- Action item
In the entries below, find each line with the word "groupe" and pull it out.

[Information provided Boundary: Start]

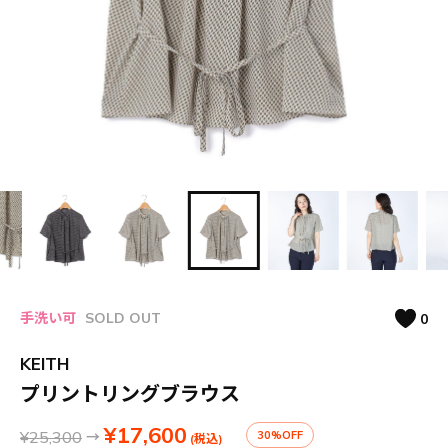
手洗い可
SOLD OUT
0
KEITH
プリントリングブラウス
¥17,600
¥25,300
→
30%OFF
(税込)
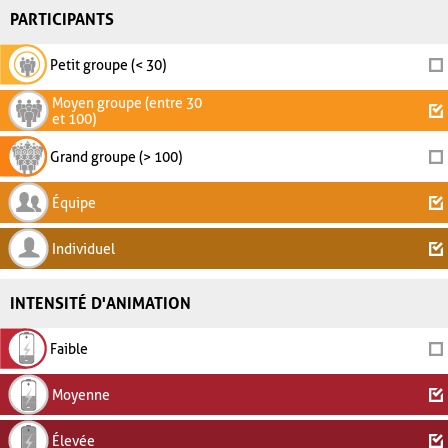
PARTICIPANTS
Petit groupe (< 30)
Moyen groupe (entre 30
et 100)
Grand groupe (> 100)
Équipe
Individuel
INTENSITÉ D'ANIMATION
Faible
Moyenne
Élevée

[Information provided Boundary: End]

- Solved problem
Petit groupe (< 30)
Moyen groupe (entre 30
Grand groupe (> 100)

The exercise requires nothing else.